%%

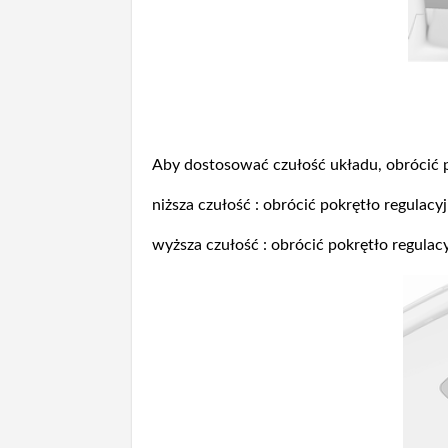
Aby dostosować czułość układu, obrócić p
niższa czułość : obrócić pokrętło regulacy
wyższa czułość : obrócić pokrętło regulac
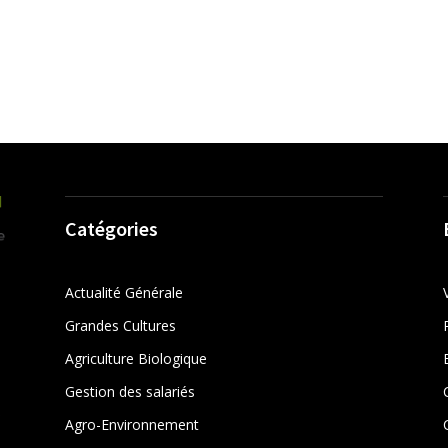
Catégories
Actualité Générale
Grandes Cultures
Agriculture Biologique
Gestion des salariés
r
Agro-Environnement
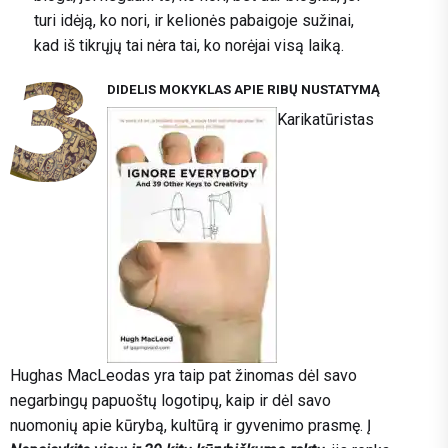
turi idėją, ko nori, ir kelionės pabaigoje sužinai,
kad iš tikrųjų tai nėra tai, ko norėjai visą laiką.
DIDELIS MOKYKLAS APIE RIBŲ NUSTATYMĄ
Karikatūristas
Hughas MacLeodas yra taip pat žinomas dėl savo
negarbingų papuoštų logotipų, kaip ir dėl savo
nuomonių apie kūrybą, kultūrą ir gyvenimo prasmę. Į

%%

* [Assigned task]
Leaving pictures aside, write out each record above exactly as given.

* [Solution to this task]
Aby dostosować czułość układu, obrócić p
niższa czułość : obrócić pokrętło regulacy
wyższa czułość : obrócić pokrętło regulac
Catégories
Actualité Générale
Grandes Cultures
Agriculture Biologique
Gestion des salariés
r
Agro-Environnement
turi idėją, ko nori, ir kelionės pabaigoje sužinai,
kad iš tikrųjų tai nėra tai, ko norėjai visą laiką.
DIDELIS MOKYKLAS APIE RIBŲ NUSTATYMĄ
Karikatūristas
Hughas MacLeodas yra taip pat žinomas dėl savo
negarbingų papuoštų logotipų, kaip ir dėl savo
nuomonių apie kūrybą, kultūrą ir gyvenimo prasmę. Į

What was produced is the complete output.